Set down exactly the lines below between the line holding "Locate an element on the screen. The" and the line holding "What do you see at coordinates (217, 1392)", inclusive; no other line belongs in the answer.

++++ Exercise input

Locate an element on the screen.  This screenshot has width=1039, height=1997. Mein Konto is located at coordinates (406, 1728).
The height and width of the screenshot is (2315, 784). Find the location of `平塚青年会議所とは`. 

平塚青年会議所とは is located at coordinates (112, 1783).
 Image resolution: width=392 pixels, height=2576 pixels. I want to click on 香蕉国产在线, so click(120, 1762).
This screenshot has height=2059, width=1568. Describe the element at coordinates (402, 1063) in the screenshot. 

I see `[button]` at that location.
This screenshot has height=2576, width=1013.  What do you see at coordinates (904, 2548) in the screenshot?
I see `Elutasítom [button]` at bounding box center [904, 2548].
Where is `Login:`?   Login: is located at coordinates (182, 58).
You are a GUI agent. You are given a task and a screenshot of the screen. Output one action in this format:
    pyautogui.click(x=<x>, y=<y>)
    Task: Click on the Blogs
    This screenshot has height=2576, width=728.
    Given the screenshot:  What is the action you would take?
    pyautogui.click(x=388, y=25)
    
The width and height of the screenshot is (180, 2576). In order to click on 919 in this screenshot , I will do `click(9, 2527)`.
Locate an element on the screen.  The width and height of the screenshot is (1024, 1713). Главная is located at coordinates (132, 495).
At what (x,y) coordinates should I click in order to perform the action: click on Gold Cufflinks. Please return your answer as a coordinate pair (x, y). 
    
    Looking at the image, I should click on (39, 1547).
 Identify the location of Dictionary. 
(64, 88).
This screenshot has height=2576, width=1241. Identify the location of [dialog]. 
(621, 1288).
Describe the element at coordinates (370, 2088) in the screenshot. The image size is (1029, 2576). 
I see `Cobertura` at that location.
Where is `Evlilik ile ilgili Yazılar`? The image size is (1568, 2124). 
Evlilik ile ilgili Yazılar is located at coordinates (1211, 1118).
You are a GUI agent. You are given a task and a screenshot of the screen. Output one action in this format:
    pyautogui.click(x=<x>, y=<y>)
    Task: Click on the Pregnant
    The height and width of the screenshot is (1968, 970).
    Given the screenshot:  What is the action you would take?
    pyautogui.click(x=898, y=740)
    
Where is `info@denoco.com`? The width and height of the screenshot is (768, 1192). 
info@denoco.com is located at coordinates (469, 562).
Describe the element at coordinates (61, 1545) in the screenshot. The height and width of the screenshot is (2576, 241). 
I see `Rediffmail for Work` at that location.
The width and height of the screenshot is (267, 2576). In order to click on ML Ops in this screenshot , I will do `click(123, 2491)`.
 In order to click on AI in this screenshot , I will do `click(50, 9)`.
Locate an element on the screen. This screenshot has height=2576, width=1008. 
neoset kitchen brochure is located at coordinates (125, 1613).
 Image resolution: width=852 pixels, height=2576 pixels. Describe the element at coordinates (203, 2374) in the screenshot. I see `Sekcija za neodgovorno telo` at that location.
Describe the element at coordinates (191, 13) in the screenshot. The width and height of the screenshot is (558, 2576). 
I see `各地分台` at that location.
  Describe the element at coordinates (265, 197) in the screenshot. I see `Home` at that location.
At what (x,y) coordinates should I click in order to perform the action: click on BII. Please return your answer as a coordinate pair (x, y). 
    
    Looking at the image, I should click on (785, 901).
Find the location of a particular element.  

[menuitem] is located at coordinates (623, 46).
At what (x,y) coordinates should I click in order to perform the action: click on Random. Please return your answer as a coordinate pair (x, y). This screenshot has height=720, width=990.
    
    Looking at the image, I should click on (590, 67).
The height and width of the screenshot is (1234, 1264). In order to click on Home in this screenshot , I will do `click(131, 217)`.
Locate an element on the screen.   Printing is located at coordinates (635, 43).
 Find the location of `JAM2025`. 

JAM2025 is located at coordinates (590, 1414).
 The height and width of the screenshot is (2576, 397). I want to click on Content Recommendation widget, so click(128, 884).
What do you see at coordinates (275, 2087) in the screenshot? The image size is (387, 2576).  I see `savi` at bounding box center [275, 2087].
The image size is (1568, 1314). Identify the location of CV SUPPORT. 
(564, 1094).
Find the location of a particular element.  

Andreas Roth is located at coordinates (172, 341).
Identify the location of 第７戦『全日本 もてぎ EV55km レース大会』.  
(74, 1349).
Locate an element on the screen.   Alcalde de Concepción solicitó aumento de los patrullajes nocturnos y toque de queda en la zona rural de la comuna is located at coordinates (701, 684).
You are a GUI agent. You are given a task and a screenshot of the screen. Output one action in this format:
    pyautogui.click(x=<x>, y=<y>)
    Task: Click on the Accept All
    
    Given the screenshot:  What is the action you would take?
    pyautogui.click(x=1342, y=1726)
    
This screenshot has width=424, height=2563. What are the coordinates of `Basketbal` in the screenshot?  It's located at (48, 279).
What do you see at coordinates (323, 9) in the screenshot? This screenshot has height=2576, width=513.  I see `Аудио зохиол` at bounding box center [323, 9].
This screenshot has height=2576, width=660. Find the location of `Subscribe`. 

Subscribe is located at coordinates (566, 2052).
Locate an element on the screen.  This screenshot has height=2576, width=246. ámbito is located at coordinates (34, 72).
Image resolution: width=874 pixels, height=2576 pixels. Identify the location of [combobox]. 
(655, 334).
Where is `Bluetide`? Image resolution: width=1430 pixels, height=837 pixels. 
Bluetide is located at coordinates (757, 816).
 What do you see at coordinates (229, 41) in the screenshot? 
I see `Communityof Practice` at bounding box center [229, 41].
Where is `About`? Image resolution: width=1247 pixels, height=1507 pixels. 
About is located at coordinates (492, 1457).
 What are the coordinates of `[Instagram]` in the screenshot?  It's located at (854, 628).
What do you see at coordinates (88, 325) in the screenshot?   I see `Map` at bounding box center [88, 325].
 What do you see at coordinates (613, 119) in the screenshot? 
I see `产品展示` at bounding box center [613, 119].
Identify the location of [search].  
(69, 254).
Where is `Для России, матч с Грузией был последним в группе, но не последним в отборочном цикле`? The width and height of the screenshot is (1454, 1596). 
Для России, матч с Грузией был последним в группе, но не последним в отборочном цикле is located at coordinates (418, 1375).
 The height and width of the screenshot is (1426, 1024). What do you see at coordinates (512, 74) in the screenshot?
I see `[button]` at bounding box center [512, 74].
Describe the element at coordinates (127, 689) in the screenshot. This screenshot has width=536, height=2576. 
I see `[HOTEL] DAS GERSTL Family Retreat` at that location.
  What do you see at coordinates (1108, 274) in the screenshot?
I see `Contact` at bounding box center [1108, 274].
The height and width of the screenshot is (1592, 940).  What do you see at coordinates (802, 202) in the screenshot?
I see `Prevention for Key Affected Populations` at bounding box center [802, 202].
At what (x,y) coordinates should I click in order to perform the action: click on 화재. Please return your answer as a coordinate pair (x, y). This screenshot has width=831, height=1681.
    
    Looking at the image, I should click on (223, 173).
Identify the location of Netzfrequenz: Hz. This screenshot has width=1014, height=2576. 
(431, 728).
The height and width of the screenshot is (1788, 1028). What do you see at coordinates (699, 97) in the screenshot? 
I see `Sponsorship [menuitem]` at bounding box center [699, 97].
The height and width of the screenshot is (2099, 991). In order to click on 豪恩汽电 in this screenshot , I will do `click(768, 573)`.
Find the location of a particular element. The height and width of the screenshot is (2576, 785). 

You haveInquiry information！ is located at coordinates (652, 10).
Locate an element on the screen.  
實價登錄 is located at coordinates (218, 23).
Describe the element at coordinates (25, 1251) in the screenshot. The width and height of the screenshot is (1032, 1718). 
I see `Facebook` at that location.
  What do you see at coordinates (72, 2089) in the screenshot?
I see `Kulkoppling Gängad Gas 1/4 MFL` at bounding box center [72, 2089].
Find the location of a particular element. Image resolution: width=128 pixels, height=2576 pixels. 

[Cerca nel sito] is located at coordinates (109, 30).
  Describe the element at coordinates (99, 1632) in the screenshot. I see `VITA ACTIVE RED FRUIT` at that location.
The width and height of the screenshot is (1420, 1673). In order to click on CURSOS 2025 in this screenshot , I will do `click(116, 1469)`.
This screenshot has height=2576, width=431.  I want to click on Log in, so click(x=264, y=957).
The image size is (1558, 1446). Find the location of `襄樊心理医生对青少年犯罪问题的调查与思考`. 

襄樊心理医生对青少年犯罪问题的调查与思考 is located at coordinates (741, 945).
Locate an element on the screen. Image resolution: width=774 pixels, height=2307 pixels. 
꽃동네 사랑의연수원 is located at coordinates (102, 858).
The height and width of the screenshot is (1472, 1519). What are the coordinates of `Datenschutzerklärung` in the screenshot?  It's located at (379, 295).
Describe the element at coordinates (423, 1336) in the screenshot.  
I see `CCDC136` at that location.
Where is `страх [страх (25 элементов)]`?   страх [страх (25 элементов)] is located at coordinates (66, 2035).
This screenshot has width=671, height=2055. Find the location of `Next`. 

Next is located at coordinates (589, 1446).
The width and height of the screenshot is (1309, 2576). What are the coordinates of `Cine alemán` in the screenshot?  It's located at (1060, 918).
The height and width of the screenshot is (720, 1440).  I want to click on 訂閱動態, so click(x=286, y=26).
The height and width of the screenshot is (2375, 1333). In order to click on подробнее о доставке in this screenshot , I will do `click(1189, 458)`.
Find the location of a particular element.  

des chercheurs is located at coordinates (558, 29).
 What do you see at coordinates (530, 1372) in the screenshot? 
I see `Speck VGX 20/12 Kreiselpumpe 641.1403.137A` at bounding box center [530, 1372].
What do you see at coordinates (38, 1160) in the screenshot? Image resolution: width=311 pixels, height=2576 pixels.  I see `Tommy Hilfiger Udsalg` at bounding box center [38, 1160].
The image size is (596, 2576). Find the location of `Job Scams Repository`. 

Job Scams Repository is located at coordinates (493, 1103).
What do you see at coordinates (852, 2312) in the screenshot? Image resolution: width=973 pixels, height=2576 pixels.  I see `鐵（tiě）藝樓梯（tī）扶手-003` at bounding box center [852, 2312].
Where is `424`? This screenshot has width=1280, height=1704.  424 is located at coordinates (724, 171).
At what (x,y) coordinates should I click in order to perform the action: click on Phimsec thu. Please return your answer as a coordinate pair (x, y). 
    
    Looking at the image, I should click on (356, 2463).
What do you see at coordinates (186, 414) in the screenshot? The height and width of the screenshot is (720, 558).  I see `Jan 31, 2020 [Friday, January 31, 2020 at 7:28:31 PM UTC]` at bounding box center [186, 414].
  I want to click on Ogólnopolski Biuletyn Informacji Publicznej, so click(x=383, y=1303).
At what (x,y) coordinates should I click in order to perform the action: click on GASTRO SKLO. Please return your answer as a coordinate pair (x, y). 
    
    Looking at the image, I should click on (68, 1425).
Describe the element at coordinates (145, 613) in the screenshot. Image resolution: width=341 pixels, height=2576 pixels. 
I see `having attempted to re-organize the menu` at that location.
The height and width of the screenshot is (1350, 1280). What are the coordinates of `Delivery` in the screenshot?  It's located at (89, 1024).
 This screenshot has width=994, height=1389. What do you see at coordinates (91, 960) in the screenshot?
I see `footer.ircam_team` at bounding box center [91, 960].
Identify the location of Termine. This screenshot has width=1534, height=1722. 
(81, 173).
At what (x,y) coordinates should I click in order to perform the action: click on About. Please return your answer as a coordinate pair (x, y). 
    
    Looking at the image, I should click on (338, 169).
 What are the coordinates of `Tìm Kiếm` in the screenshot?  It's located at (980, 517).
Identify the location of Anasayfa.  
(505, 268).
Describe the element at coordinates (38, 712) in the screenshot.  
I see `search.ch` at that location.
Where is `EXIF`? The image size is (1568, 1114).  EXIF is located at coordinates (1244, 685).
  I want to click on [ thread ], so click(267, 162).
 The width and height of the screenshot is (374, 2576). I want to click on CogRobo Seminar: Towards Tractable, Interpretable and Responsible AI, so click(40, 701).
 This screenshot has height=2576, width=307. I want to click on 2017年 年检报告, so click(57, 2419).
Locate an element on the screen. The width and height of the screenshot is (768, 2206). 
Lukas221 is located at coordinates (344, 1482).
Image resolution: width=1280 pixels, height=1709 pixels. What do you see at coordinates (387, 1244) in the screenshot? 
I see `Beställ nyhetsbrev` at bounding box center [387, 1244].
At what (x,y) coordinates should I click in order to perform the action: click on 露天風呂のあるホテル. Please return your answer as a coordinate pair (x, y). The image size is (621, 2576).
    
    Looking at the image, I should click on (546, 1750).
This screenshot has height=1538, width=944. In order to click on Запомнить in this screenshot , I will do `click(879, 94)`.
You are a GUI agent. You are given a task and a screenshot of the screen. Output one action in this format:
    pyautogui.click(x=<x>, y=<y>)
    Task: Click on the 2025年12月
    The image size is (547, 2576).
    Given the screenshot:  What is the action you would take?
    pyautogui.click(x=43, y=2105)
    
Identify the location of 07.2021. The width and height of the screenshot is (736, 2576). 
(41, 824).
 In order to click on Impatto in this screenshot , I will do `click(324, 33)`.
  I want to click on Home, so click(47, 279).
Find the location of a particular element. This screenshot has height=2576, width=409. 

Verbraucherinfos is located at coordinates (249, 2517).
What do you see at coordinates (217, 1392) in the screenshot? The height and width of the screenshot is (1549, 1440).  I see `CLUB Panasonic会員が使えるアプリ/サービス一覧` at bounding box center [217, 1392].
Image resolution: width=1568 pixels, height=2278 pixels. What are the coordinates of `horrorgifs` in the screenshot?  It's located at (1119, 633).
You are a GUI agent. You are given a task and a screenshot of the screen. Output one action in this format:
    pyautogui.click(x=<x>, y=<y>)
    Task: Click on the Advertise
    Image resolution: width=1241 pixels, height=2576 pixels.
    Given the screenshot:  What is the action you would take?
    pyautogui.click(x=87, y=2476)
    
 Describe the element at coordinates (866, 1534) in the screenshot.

++++++++

## [Task result]
Locate an element on the screen. The width and height of the screenshot is (768, 2206). 
Lukas221 is located at coordinates (344, 1482).
Image resolution: width=1280 pixels, height=1709 pixels. What do you see at coordinates (387, 1244) in the screenshot? 
I see `Beställ nyhetsbrev` at bounding box center [387, 1244].
At what (x,y) coordinates should I click in order to perform the action: click on 露天風呂のあるホテル. Please return your answer as a coordinate pair (x, y). The image size is (621, 2576).
    
    Looking at the image, I should click on (546, 1750).
This screenshot has height=1538, width=944. In order to click on Запомнить in this screenshot , I will do `click(879, 94)`.
You are a GUI agent. You are given a task and a screenshot of the screen. Output one action in this format:
    pyautogui.click(x=<x>, y=<y>)
    Task: Click on the 2025年12月
    The image size is (547, 2576).
    Given the screenshot:  What is the action you would take?
    pyautogui.click(x=43, y=2105)
    
Identify the location of 07.2021. The width and height of the screenshot is (736, 2576). 
(41, 824).
 In order to click on Impatto in this screenshot , I will do `click(324, 33)`.
  I want to click on Home, so click(47, 279).
Find the location of a particular element. This screenshot has height=2576, width=409. 

Verbraucherinfos is located at coordinates (249, 2517).
What do you see at coordinates (217, 1392) in the screenshot? The height and width of the screenshot is (1549, 1440).  I see `CLUB Panasonic会員が使えるアプリ/サービス一覧` at bounding box center [217, 1392].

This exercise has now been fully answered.